I'm discounting the 17" just due to the size X-D
Here's a
nice review of the A8-3500M that has both synthetic and real-world tests (be sure to look at the A8-3500M with discreet 6630M, as that is close to what the one you're looking at has). Several pages, but I know Just Cause 2 can really kill a lower-end system. Check out StarCraft 2 and other games as comparisons to what you'd be playing at. Just note that all of the systems, excluding the 17" one, have a max resolution of 1366x768, so the 1600x900 and higher resolution benchmarks are moot for you.

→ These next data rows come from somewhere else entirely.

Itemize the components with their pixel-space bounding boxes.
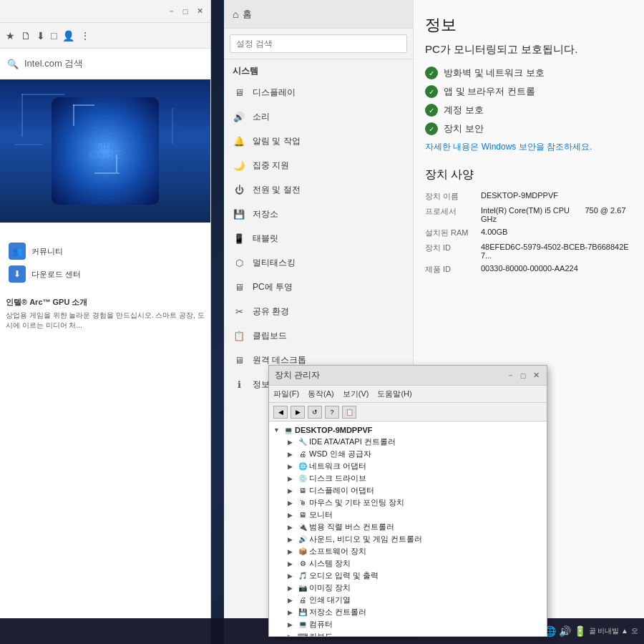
speaker-icon[interactable]: 🔊 — [559, 625, 571, 637]
intel-search-bar[interactable]: 🔍 Intel.com 검색 — [0, 49, 210, 79]
minimize-button[interactable]: － — [166, 6, 176, 16]
download-icon[interactable]: ⬇ — [36, 30, 45, 42]
settings-power[interactable]: ⏻ 전원 및 절전 — [224, 177, 413, 202]
display-icon: 🖥 — [233, 86, 245, 99]
settings-clipboard[interactable]: 📋 클립보드 — [224, 323, 413, 348]
tab-icon[interactable]: 🗋 — [21, 30, 31, 42]
user-icon[interactable]: 👤 — [62, 30, 74, 42]
maximize-button[interactable]: □ — [180, 6, 190, 16]
settings-focus[interactable]: 🌙 집중 지원 — [224, 153, 413, 177]
dm-title: 장치 관리자 — [275, 369, 502, 381]
dm-tool-back[interactable]: ◀ — [273, 406, 288, 419]
dm-ide-icon: 🔧 — [298, 437, 308, 447]
dm-expand-disk: ▶ — [288, 475, 296, 482]
community-item[interactable]: 👥 커뮤니티 — [6, 240, 205, 263]
dm-item-computer[interactable]: ▶ 💻 컴퓨터 — [273, 618, 542, 630]
taskbar-system-tray: 🌐 🔊 🔋 골 비내빌 ▲ 오 — [544, 625, 638, 637]
battery-icon[interactable]: 🔋 — [574, 625, 586, 637]
info-title: 정보 — [425, 14, 633, 36]
device-specs-title: 장치 사양 — [425, 167, 633, 182]
tablet-label: 태블릿 — [253, 233, 278, 245]
dm-print-queue-label: 인쇄 대기열 — [309, 595, 351, 605]
dm-close-btn[interactable]: ✕ — [531, 371, 541, 381]
download-label: 다운로드 센터 — [31, 269, 81, 280]
dm-item-net[interactable]: ▶ 🌐 네트워크 어댑터 — [273, 460, 542, 472]
dm-computer-icon: 💻 — [283, 425, 293, 435]
clipboard-icon: 📋 — [233, 329, 245, 342]
spec-label-deviceid: 장치 ID — [425, 243, 475, 260]
desktop: － □ ✕ ★ 🗋 ⬇ □ 👤 ⋮ 🔍 Intel.com 검색 — [0, 0, 644, 644]
dm-ide-label: IDE ATA/ATAPI 컨트롤러 — [309, 436, 396, 447]
dm-disk-icon: 💿 — [298, 474, 308, 484]
settings-project[interactable]: 🖥 PC에 투영 — [224, 275, 413, 299]
dm-item-display[interactable]: ▶ 🖥 디스플레이 어댑터 — [273, 484, 542, 497]
dm-item-disk[interactable]: ▶ 💿 디스크 드라이브 — [273, 472, 542, 484]
spec-label-processor: 프로세서 — [425, 206, 475, 223]
dm-menu-action[interactable]: 동작(A) — [308, 389, 334, 399]
dm-expand-audio: ▶ — [288, 572, 296, 580]
dm-expand-usb: ▶ — [288, 524, 296, 531]
dm-item-ide[interactable]: ▶ 🔧 IDE ATA/ATAPI 컨트롤러 — [273, 436, 542, 448]
check-firewall: ✓ — [425, 67, 438, 79]
storage-icon: 💾 — [233, 208, 245, 220]
dm-item-imaging[interactable]: ▶ 📷 이미징 장치 — [273, 582, 542, 594]
dm-item-storage[interactable]: ▶ 💾 저장소 컨트롤러 — [273, 606, 542, 618]
settings-notifications[interactable]: 🔔 알림 및 작업 — [224, 129, 413, 153]
settings-share[interactable]: ✂ 공유 환경 — [224, 299, 413, 323]
clipboard-label: 클립보드 — [253, 330, 287, 342]
dm-item-system[interactable]: ▶ ⚙ 시스템 장치 — [273, 557, 542, 570]
more-icon[interactable]: ⋮ — [80, 30, 90, 42]
dm-tool-props[interactable]: 📋 — [342, 406, 356, 419]
tablet-icon: 📱 — [233, 232, 245, 245]
dm-tool-refresh[interactable]: ↺ — [308, 406, 322, 419]
dm-expand-storage: ▶ — [288, 609, 296, 616]
dm-keyboard-label: 키보드 — [309, 631, 333, 636]
dm-item-audio[interactable]: ▶ 🎵 오디오 입력 및 출력 — [273, 570, 542, 582]
dm-item-print-queue[interactable]: ▶ 🖨 인쇄 대기열 — [273, 594, 542, 606]
close-button[interactable]: ✕ — [195, 6, 205, 16]
settings-sound[interactable]: 🔊 소리 — [224, 104, 413, 129]
dm-expand-print-queue: ▶ — [288, 597, 296, 604]
security-link[interactable]: 자세한 내용은 Windows 보안을 참조하세요. — [425, 141, 633, 153]
spec-product-id: 제품 ID 00330-80000-00000-AA224 — [425, 264, 633, 275]
taskbar-time: 오 — [631, 626, 638, 636]
download-item[interactable]: ⬇ 다운로드 센터 — [6, 263, 205, 286]
dm-audio-icon: 🎵 — [298, 571, 308, 581]
dm-root-node[interactable]: ▼ 💻 DESKTOP-9MDPPVF — [273, 424, 542, 436]
community-section: 👥 커뮤니티 ⬇ 다운로드 센터 — [0, 234, 210, 291]
dm-tool-forward[interactable]: ▶ — [291, 406, 305, 419]
about-label: 정보 — [253, 379, 270, 391]
settings-search-container — [224, 29, 413, 59]
dm-item-monitor[interactable]: ▶ 🖥 모니터 — [273, 509, 542, 521]
settings-search-input[interactable] — [230, 34, 407, 53]
settings-multitasking[interactable]: ⬡ 멀티태스킹 — [224, 250, 413, 275]
dm-item-keyboard[interactable]: ▶ ⌨ 키보드 — [273, 630, 542, 636]
community-icon: 👥 — [9, 243, 26, 260]
dm-net-label: 네트워크 어댑터 — [309, 461, 366, 472]
dm-item-software[interactable]: ▶ 📦 소프트웨어 장치 — [273, 545, 542, 557]
dm-tool-help[interactable]: ? — [325, 406, 339, 419]
share-label: 공유 환경 — [253, 306, 289, 318]
check-device: ✓ — [425, 122, 438, 135]
dm-item-usb[interactable]: ▶ 🔌 범용 직렬 버스 컨트롤러 — [273, 521, 542, 533]
dm-menu-help[interactable]: 도움말(H) — [377, 389, 411, 399]
spec-value-deviceid: 48EFED6C-5979-4502-BCEB-7B668842E7... — [481, 243, 633, 260]
dm-minimize-btn[interactable]: － — [505, 371, 515, 381]
settings-section-title: 시스템 — [224, 59, 413, 80]
star-icon[interactable]: ★ — [6, 30, 15, 42]
dm-maximize-btn[interactable]: □ — [518, 371, 528, 381]
settings-storage[interactable]: 💾 저장소 — [224, 202, 413, 226]
dm-item-sound[interactable]: ▶ 🔊 사운드, 비디오 및 게임 컨트롤러 — [273, 533, 542, 545]
settings-display[interactable]: 🖥 디스플레이 — [224, 80, 413, 104]
home-icon: ⌂ — [233, 9, 238, 20]
dm-menu-file[interactable]: 파일(F) — [273, 389, 299, 399]
security-device: ✓ 장치 보안 — [425, 122, 633, 135]
settings-tablet[interactable]: 📱 태블릿 — [224, 226, 413, 250]
window-icon[interactable]: □ — [51, 30, 57, 42]
dm-display-label: 디스플레이 어댑터 — [309, 485, 374, 496]
dm-print-queue-icon: 🖨 — [298, 595, 308, 605]
dm-item-mouse[interactable]: ▶ 🖱 마우스 및 기타 포인팅 장치 — [273, 497, 542, 509]
dm-item-wsd[interactable]: ▶ 🖨 WSD 인쇄 공급자 — [273, 448, 542, 460]
dm-menu-view[interactable]: 보기(V) — [343, 389, 369, 399]
security-app: ✓ 앱 및 브라우저 컨트롤 — [425, 85, 633, 98]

One major thing that would tip me toward many of the other options is that they offer Optimus (need Intel+Nvidia for this) technology, allowing the laptop to switch between integrated and dedicated graphics on the fly. This would save battery, but allow you to have better performance when you needed it.
Looking like the first Acer with the 5470 is a bit weak on the GPU side.

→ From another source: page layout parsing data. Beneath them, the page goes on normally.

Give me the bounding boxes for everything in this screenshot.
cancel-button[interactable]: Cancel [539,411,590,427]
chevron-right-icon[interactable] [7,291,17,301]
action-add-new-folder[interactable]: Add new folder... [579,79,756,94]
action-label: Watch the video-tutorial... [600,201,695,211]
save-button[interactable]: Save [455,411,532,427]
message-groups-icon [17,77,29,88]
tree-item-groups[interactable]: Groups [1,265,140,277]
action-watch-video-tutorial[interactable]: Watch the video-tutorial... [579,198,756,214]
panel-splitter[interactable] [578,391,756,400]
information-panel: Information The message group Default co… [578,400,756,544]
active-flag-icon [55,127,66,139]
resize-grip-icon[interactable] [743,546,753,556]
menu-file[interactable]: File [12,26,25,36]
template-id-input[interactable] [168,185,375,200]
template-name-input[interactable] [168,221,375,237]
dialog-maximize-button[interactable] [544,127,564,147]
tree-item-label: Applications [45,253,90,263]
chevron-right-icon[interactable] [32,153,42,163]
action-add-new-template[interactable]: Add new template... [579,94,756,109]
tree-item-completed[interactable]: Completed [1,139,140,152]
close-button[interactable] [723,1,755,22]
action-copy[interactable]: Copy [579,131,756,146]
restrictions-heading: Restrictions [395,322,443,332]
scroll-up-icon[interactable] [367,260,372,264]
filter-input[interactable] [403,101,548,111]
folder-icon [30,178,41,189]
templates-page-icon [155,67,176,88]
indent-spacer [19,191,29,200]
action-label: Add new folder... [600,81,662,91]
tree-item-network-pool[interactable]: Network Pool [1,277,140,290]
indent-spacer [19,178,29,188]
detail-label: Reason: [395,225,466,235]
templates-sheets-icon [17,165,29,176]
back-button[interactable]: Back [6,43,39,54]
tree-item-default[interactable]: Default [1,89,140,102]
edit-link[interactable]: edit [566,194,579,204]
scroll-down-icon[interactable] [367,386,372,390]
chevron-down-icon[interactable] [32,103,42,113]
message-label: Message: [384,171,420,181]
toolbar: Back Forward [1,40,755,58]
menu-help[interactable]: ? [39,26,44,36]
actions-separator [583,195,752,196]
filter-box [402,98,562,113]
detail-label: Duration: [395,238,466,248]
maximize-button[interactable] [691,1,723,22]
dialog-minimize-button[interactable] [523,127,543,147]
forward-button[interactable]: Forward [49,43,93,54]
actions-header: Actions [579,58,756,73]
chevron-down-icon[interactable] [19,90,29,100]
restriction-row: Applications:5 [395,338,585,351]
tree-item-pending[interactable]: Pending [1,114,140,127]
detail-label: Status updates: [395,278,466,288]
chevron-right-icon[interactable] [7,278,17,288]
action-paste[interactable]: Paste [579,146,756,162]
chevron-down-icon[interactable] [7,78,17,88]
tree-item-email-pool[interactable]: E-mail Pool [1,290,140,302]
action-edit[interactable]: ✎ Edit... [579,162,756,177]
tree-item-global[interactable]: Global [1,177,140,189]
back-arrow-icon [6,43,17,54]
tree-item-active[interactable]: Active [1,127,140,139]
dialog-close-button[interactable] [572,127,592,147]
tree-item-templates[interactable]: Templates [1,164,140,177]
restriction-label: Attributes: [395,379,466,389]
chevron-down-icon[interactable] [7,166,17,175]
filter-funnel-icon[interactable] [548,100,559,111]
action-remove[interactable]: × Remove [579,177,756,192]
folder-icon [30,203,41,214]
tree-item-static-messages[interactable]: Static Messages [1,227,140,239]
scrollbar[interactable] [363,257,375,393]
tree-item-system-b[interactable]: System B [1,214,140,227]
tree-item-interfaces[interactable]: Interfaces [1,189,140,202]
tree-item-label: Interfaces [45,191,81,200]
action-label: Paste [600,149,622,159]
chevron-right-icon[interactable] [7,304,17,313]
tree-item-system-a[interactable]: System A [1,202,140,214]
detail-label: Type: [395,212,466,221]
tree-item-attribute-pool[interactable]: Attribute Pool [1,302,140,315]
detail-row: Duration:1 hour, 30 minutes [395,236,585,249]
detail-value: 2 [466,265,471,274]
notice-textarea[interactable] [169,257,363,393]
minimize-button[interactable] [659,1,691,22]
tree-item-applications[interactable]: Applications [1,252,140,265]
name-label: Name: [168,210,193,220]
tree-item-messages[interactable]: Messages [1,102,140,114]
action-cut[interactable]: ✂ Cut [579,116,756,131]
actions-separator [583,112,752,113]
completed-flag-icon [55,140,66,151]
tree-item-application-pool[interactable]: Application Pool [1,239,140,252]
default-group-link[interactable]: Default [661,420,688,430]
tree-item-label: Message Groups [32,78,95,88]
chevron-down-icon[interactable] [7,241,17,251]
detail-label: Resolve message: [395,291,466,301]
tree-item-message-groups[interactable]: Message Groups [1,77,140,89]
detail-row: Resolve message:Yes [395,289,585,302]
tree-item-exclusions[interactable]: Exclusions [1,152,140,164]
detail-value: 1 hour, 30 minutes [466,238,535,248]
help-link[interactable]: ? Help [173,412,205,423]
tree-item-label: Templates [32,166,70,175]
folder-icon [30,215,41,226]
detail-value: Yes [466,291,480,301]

310M on the Samsung is also a bit weak.
The 520M on #4 is pretty decent, able to play quite of current games a bit at decent settings.
The 330M on the Acer with the touch screen is quite nice as well, somewhere near the 520M in terms of performance.
Given all of the options, you'd probably be limited by the GPU power you've got in the system, rather than CPU. That being said, I'd have to recommend either #4 #5 or #6. All of these would do quite well gaming (at least according to their benchmarks of games that are currently released). I'm not sure if the AMD A8 will use an Optimus-esque technology to switch between the integrated graphics on the chip and the dedicated 6650m that it has, but if it did it'd be hard to say no.
Given the choices of 4, 5, 6, you could compare the features to see which one fits your needs the best. But they're all pretty similar, minus the touch screen on #6. On a laptop, I don't know how much that'd be used, except perhaps with Windows 8 if you plan on upgrading.